Mais tout n’a pas été rose. Bien au contraire. Dès le début, nombreux ont été ceux qui se sont opposés au choix de Merkel. Et les médias, qui ont d’abord surfé sur l’euphorie de l’accueil, ont commencé à monter en épingle les problèmes, alimentant les déceptions et faisant le jeu de la droite conservatrice et des mouvements xénophobes. Beaucoup ont titré « Stop » après les violences commises sur les femmes à Cologne pendant la nuit de Saint-Sylvestre 2016.

À L’INAUGURATION
Pourtant, chiffres en main, « l’engagement des volontaires est toujours aussi fort qu’en été 2015 », assure le secrétaire général de la Caritas allemande, Georg Cremer. Cela parce que l’engagement de la première heure n’était pas seulement idéologique ou politiquement correct, à l’image de certains politiciens qui, après l’élan initial, ont vite fait marche arrière. Il y avait une disponibilité réelle face à la souffrance de ces gens. Et pour beaucoup, ce fut une occasion. Comme à Forst, où une femme raconte son expérience : « Beaucoup parmi nous ont ‘adopté’ des réfugiés.

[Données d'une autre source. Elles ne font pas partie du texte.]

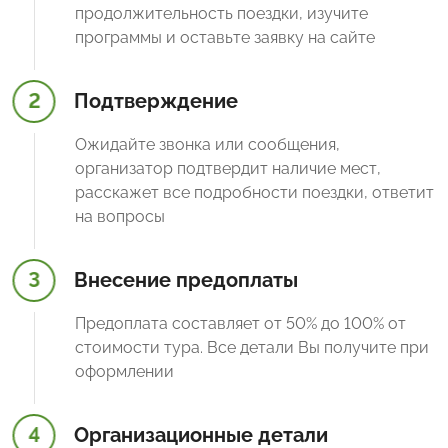
продолжительность поездки, изучите
программы и оставьте заявку на сайте
2
Подтверждение
Ожидайте звонка или сообщения,
организатор подтвердит наличие мест,
расскажет все подробности поездки, ответит
на вопросы
3
Внесение предоплаты
Предоплата составляет от 50% до 100% от
стоимости тура. Все детали Вы получите при
оформлении
4
Организационные детали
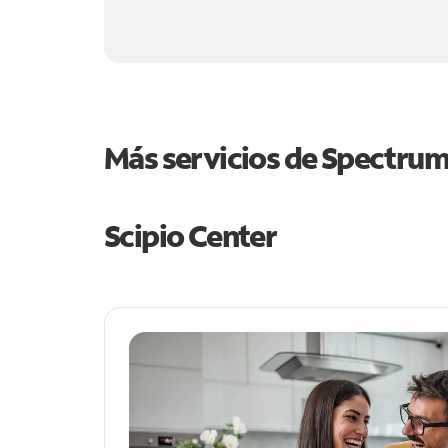
Más servicios de Spectru
Scipio Center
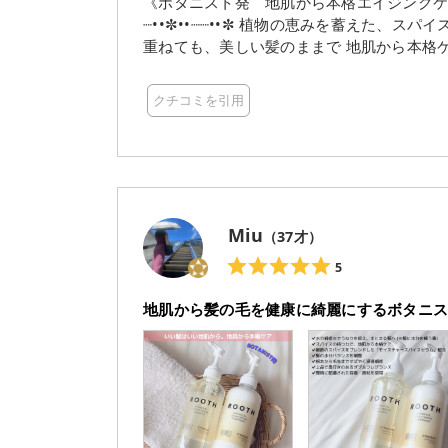
《ボタニスト発 地肌から本格エイジングケア※ライン》 ※年齢
┈••✼••┈┈••✼ 植物の恵みを蓄えた、スパイスの持つ力を研究し、誕生した新しいヘアケアライン 年齢を
重ねても、美しい髪のままで 地肌から本格ケア、美しいツヤ髪へ ✼••┈┈••✼••
だわりのダブルフレグランス 植物由来で環境への負担が少な
セラム※1配合で地肌から本格ケア ※ 1ウ
クチコミを引用
コメヌカ油、スクワラン(すべて保湿成分) 
分バランスを補整 ※2毛髪補修成分 【トリートメント】 ✔ジャスミンとクローブの香り ✔シリコン、パ
ラベン、合成着色料フリー かなりこってりとした濃厚なトリートメント 髪になじませるとスッとなじん
でしまい、うっかりつけすぎてしまいそうになるくらい 水気を切った髪に適量を
せながらマッサージ 頭皮にトリートメントをつけたのは初かもしれない マッサージしてなめらかさが残
る程度にすすぐと、髪がコンパクトに！ ドライヤーで乾かしたあとの髪にとにかく感動！！ うねりを抑
Miu
（
37
才）
えるシャンプーは、乾かしているときに指通り
適当に乾かしたのにうねってない おまけに乾かした数分後に広がる髪が広がらず、乾かしたあとの状態
5
をキープしていた事が何より感動しました✨ サラサラなのに広がらず、おまけにスタイリングオイル
地肌から髪の毛を健康に綺麗にするボタニス
しでもツヤが🤍 香りも甘いフローラル、ジャスミンの香りで癒やされます 久々に私の中の大ヒット！！
梅雨の季節のうねり髪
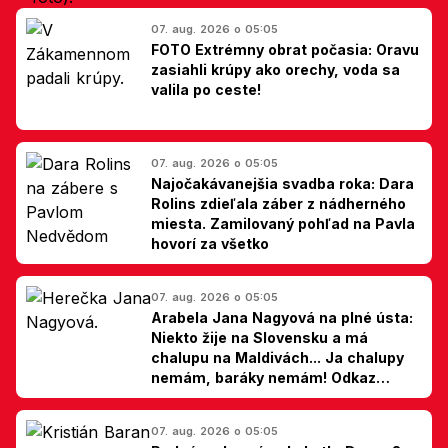
07. aug. 2026 o 05:05
FOTO Extrémny obrat počasia: Oravu
zasiahli krúpy ako orechy, voda sa
valila po ceste!
07. aug. 2026 o 05:05
Najočakávanejšia svadba roka: Dara
Rolins zdieľala záber z nádherného
miesta. Zamilovaný pohľad na Pavla
hovorí za všetko
07. aug. 2026 o 05:05
Arabela Jana Nagyová na plné ústa:
Niekto žije na Slovensku a má
chalupu na Maldivách... Ja chalupy
nemám, baráky nemám! Odkaz
Slovákom
07. aug. 2026 o 05:05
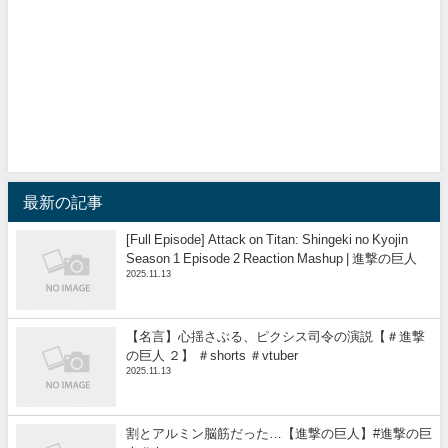
最新の記事
[Full Episode] Attack on Titan: Shingeki no Kyojin
Season 1 Episode 2 Reaction Mashup | 進撃の巨人
2025.11.13
【名言】心揺さぶる、ピクシス司令の演説【＃進撃
の巨人 ２】 ＃shorts ＃vtuber
2025.11.13
割とアルミン脳筋だった…【進撃の巨人】#進撃の巨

Notre famille a accueilli des Kurdes, le père, la mère et deux enfants qui ont quitté leur pays il y a quinze ans. Ils sont culturellement différents, mais une amitié est née qui nous a enrichis. Ce qui s’est passé au cours de ces mois a changé le visage de notre pays. Et les autorités ont collaboré, offrant un soutien et de l’argent. À l’occasion de l’inauguration d’un parc d’attractions, il y avait des familles, des enfants, des retraités. Réfugiés ou non. Mais tous avaient le sourire lorsque le cuisinier syrien leur offrait des spécialités de son pays. » Et ça, ce n’est pas seulement l’Allemagne : c’est l’Europe.